[Python-Dev] Call for defense of @decorators
Bob Ippolito
bob at redivi.com
Thu Aug 5 21:28:58 CEST 2004
On Aug 5, 2004, at 3:17 PM, Gustavo Niemeyer wrote:
> Hi Bob,
>
>>> Why are they special? Why should they be more important than any
>>> other
>>> part of the function definition?
>>
>> Because they take a function object as input and can do whatever they
>> want with it and return something else.
>
> This seems extremely powerful. OTOH, perl is also powerful.
List comprehensions, generators, and generator expressions are also
very powerful. Let's get rid of those too. What good is *args,
**kwargs syntax if we can do it with apply? Why do we need a syntax to
build dictionaries if we can just dict() and then set all of the keys
one at a time like in most other languages?
>>>> def saveSheetDidDismiss_returnCode_contextInfo_(self, sheet,
>>
>>> What is objc.signature() doing?
>>
>> objc.signature wraps the function object with an objc.selector that
>> specifies specific return and argument types. In this particular
>> case,
>> it declares that the selector
>> saveSheetDidDismiss:returnCode:contextInfo: returns void and takes an
>> object and an integer as arguments. Without this, the selector can
>> not
>> be bridged correctly to the Objective C runtime and the program would
>> crash.
>
> Isn't metaclass usage helpful in this case?
>
> Or a perhaps a dictionary?
>
> __signature__ = {"funcname": "v@:@i"}
>
> or
>
> def funcname(...):
> ...
> funcname.signature = "v@:@i"
>
> and a postprocessor like:
>
> objc.register(classname)
The signature is tightly bound to the arguments that the function
takes. The farther you move it away from the arguments the easier it
is to make a difficult to diagnose mistake (in the case of PyObjC, a
segfault hopefully either upon call or return, but quite possibly some
time later). Metaclasses also do not always play very well with each
other. Decorators are much simpler than metaclasses in concept and
implementation.
>> The ctypes package behaves similarly and would use decorators for the
>> same thing. I imagine that other runtime/language bridges would also
>> benefit from similar techniques (Jython, IronPython, Python.NET,
>> JPython.. or whatever else). I can also imagine it being used for
>> things like XML-RPC, SOAP, Apple Events, COM, etc. in a similar
>> manner.
>
> Is this something good?
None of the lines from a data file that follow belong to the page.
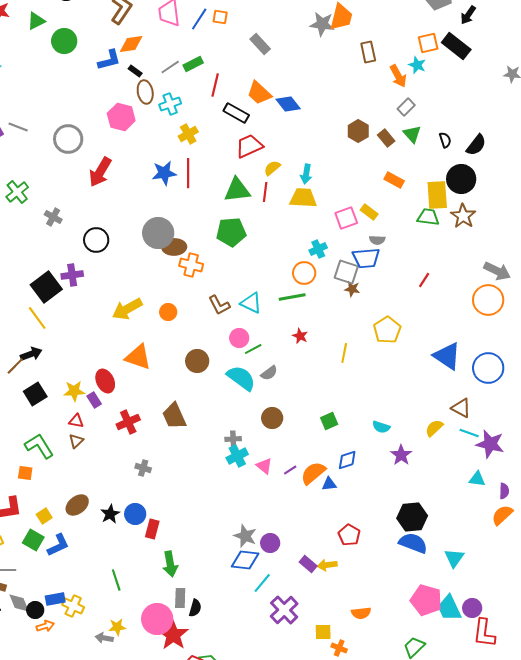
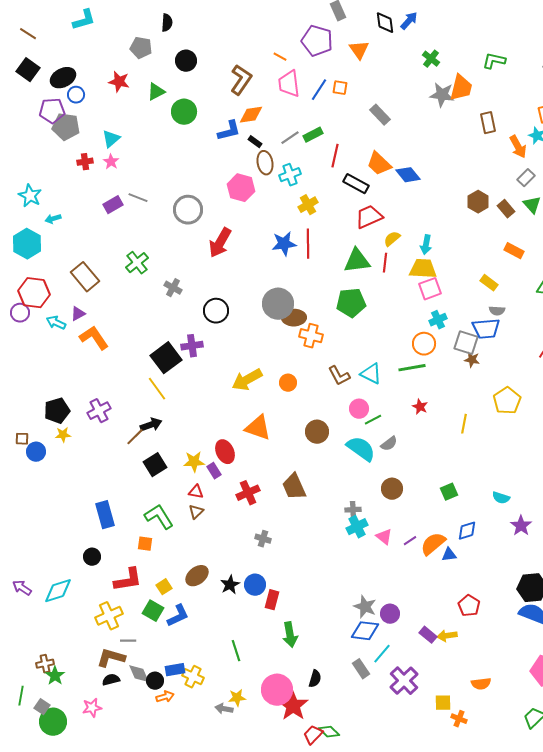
pink square: (346, 218) -> (430, 289), moved
gray rectangle: (180, 598) -> (361, 669), moved, turned -36

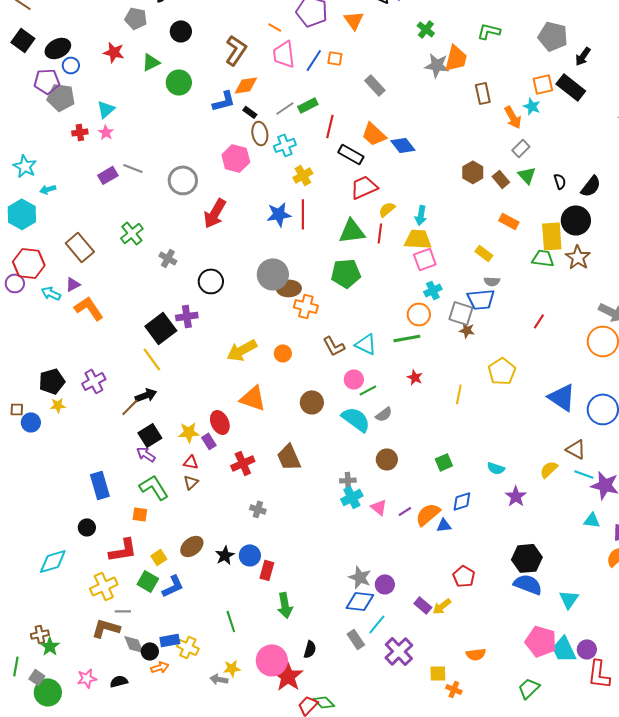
purple arrow: (22, 588) -> (146, 454), moved
yellow arrow: (447, 636) -> (442, 606), turned -30
black semicircle: (111, 680) -> (119, 681), moved

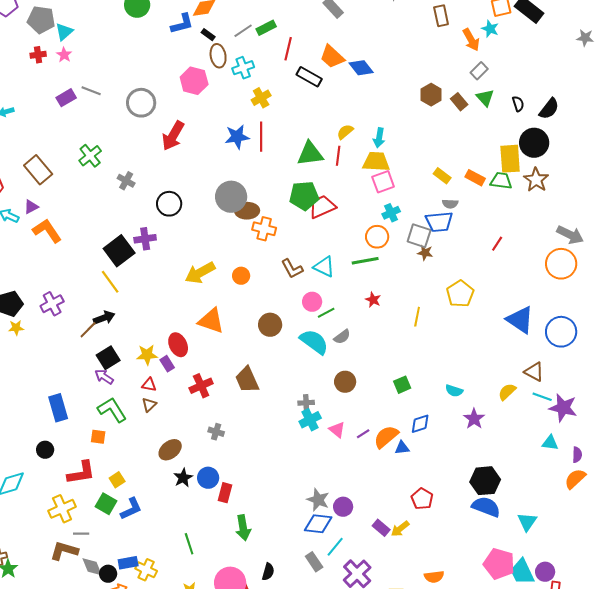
gray pentagon: (61, 97) -> (41, 20), moved
red trapezoid: (364, 187) -> (322, 207), moved
orange rectangle: (509, 221) -> (475, 178), moved
brown ellipse: (192, 546) -> (170, 450), moved

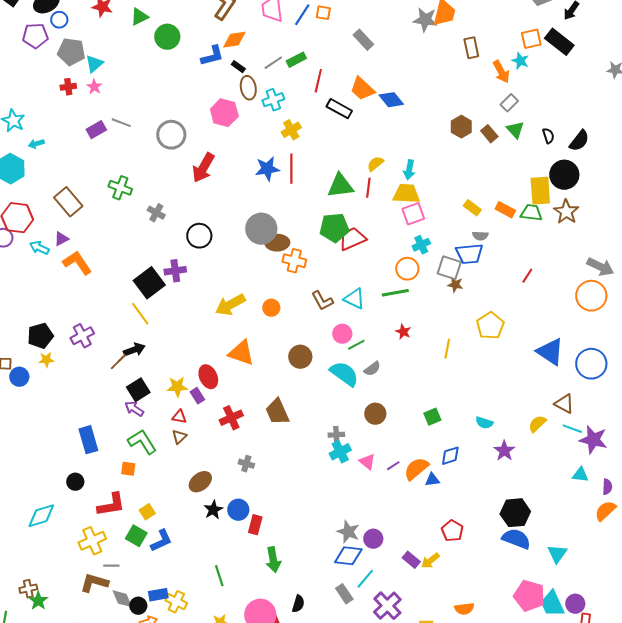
green cross: (90, 156) -> (120, 188), turned -30

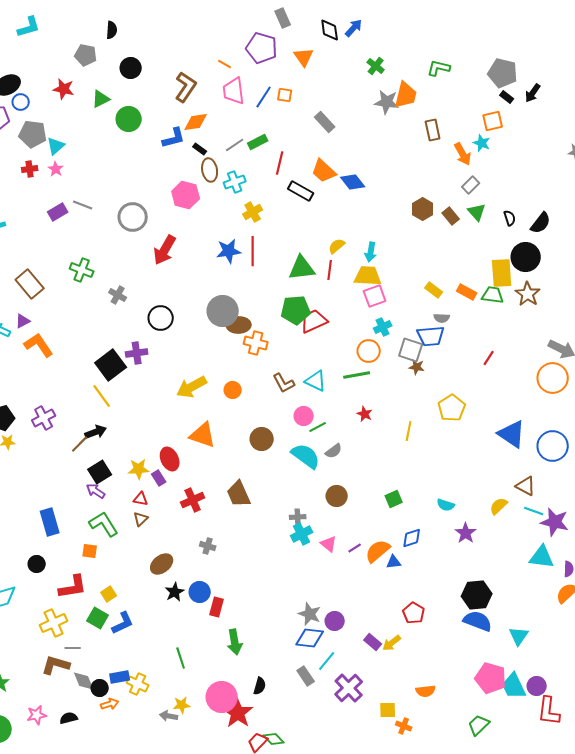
black rectangle: (559, 42) -> (507, 97), moved, size x0.5
cyan triangle: (580, 475) -> (542, 557), size x1.5

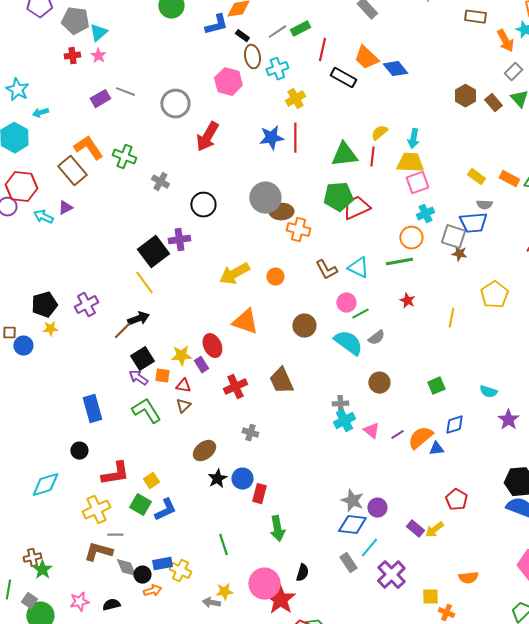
brown rectangle: (433, 130) -> (475, 17), turned -70
orange L-shape: (39, 345) -> (88, 148), moved
orange square: (90, 551) -> (162, 376), moved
I mean, having function wrappers all
> around the place? Wouldn't it be introducing unobvious code (magic?)
> in packages which are working fine as they are?
I think you're mistaken if you think that all of these sorts of things
work just great as-is. It should be pretty obvious what a decorator
with a sensible name does, just like when you subclass something or
raise a particular kind of exception it should be pretty obvious what
behavior that is going to have. I know what "raise SystemExit" does,
just like I know what @objc.signature(...) or @classmethod would do.